### [Work task]
Report only the number of lines below in which the string "display" appears.
- Opening Delimiter -
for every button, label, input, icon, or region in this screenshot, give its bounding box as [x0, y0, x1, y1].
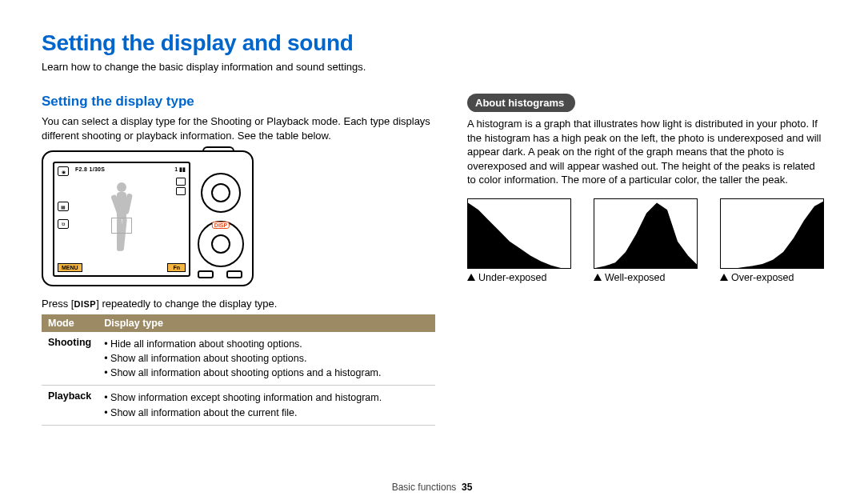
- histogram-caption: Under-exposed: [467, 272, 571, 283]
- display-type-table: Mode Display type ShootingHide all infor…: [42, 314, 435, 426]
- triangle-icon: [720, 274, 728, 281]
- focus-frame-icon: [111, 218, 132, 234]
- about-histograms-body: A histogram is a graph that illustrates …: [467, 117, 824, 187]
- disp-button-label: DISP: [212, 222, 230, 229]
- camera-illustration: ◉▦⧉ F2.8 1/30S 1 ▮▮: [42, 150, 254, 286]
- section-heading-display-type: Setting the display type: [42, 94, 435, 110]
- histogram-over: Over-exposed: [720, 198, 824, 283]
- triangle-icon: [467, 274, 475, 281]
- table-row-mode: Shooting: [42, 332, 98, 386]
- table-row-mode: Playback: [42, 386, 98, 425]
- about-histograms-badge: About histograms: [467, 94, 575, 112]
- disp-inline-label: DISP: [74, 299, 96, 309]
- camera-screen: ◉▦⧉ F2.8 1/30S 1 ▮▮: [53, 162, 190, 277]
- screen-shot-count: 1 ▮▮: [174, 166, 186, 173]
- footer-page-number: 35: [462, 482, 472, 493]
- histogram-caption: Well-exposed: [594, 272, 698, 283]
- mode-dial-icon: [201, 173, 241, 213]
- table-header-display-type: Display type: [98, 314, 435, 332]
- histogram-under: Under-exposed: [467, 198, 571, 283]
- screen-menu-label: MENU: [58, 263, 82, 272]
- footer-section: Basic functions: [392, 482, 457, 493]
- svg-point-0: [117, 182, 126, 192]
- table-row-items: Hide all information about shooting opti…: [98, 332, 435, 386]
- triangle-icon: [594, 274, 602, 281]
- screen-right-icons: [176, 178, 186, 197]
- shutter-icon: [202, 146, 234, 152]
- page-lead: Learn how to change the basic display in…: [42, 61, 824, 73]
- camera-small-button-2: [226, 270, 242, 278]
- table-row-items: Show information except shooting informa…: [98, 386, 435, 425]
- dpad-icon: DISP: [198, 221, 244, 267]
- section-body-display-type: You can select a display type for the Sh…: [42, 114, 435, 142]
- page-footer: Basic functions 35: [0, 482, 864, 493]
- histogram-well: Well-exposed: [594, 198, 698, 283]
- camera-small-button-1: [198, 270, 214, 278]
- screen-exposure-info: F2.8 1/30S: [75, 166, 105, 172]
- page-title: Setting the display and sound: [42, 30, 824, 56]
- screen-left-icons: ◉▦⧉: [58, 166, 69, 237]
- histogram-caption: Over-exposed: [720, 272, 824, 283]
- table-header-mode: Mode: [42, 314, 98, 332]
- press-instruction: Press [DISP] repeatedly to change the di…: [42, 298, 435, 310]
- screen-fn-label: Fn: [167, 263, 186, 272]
- Closing Delimiter -
- Opening Delimiter -
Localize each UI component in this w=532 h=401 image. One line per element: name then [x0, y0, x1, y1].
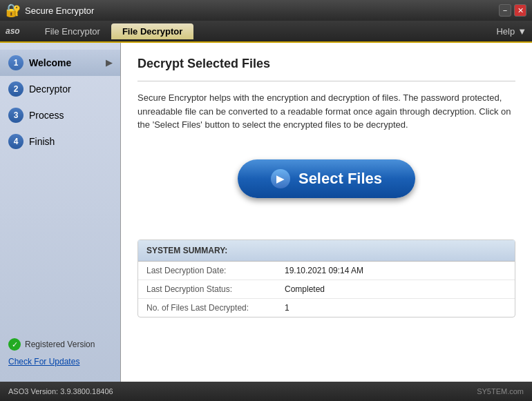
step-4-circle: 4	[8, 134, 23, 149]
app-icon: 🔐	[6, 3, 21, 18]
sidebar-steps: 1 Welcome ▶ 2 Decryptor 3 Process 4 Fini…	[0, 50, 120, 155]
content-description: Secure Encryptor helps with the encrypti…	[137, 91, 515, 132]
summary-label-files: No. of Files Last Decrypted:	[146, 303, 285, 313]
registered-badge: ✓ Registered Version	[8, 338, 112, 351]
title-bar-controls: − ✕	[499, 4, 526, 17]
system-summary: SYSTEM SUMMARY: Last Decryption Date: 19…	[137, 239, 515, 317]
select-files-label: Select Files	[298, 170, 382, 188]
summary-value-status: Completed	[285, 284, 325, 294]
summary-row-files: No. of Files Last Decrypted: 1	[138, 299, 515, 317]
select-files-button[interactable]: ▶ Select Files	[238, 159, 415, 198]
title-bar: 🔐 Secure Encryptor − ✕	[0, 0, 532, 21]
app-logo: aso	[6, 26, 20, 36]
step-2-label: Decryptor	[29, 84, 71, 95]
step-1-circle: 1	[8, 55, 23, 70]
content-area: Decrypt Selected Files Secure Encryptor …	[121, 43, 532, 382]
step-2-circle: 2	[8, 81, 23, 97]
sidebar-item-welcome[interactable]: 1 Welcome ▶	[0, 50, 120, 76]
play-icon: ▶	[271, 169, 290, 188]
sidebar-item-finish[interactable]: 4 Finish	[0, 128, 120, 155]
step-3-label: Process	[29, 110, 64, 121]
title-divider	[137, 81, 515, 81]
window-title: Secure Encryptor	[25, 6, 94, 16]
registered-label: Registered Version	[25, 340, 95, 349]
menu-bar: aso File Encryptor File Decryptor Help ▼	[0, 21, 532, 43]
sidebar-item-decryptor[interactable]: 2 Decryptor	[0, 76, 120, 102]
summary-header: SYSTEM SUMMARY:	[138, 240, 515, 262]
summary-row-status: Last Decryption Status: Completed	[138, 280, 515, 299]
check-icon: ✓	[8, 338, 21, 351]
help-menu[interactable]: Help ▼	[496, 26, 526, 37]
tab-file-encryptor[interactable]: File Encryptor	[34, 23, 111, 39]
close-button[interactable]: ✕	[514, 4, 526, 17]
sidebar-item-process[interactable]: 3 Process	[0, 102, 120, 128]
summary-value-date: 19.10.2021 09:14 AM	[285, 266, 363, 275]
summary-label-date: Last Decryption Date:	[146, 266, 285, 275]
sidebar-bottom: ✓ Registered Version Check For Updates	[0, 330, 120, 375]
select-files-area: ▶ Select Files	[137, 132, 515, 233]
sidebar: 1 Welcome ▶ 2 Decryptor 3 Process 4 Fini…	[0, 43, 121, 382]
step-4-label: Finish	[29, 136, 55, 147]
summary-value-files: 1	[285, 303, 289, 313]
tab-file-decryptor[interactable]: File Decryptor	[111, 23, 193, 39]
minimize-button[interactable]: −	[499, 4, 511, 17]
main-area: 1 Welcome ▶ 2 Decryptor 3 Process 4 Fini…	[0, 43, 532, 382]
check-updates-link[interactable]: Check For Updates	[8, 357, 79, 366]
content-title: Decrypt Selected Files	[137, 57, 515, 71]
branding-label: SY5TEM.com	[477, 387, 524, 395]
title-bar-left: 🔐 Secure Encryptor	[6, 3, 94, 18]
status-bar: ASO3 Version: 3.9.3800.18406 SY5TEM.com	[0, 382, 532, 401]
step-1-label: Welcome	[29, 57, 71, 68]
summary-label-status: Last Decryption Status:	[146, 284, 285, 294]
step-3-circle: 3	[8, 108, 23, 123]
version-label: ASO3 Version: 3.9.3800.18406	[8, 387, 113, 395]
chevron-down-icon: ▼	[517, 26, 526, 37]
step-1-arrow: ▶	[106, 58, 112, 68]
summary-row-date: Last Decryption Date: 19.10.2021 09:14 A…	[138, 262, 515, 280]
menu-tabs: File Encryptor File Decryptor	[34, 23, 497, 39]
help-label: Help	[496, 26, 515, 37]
- Closing Delimiter -
- Opening Delimiter -
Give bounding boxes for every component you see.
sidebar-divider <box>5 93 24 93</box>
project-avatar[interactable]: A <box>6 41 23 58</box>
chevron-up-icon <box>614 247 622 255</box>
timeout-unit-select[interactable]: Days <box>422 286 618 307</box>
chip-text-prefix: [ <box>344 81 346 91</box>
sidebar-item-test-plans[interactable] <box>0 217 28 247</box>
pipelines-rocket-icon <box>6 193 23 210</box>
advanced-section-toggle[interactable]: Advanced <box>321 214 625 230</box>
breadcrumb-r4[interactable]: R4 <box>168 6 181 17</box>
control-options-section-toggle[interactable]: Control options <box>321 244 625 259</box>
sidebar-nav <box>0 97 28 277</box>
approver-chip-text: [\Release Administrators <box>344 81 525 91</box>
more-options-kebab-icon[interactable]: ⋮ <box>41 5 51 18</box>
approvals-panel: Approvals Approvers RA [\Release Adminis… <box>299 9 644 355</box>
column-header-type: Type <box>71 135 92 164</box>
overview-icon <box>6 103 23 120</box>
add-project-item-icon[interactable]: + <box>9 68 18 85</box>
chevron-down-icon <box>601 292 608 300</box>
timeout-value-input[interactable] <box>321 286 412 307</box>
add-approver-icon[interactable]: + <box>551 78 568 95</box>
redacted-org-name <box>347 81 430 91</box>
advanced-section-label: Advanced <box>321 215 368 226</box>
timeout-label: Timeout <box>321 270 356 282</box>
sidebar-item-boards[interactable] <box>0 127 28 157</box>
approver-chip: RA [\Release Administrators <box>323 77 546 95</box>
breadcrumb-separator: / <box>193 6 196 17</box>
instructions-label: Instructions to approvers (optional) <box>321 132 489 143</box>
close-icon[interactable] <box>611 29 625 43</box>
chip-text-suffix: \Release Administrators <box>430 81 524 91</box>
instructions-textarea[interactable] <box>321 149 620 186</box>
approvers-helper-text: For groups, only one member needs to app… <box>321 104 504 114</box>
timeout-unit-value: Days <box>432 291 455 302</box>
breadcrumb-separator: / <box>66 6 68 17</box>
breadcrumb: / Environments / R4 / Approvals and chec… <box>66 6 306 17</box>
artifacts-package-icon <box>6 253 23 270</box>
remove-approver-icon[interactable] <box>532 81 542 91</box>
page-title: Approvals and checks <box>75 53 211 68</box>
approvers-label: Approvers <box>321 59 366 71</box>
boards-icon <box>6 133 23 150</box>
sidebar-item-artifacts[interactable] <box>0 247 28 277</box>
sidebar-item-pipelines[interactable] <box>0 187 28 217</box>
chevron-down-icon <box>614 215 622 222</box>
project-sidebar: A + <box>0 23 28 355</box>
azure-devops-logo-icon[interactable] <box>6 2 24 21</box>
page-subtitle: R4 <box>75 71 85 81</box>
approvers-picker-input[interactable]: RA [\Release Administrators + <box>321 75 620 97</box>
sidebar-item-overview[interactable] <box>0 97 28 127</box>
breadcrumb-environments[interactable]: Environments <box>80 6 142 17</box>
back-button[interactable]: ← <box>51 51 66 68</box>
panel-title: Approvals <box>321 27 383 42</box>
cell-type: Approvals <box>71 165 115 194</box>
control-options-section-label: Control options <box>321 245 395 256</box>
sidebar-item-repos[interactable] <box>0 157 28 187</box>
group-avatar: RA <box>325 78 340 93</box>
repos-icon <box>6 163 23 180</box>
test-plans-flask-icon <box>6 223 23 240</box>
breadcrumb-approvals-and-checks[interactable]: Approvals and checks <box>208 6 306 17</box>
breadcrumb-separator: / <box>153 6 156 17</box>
- Closing Delimiter -
### [Reply]
6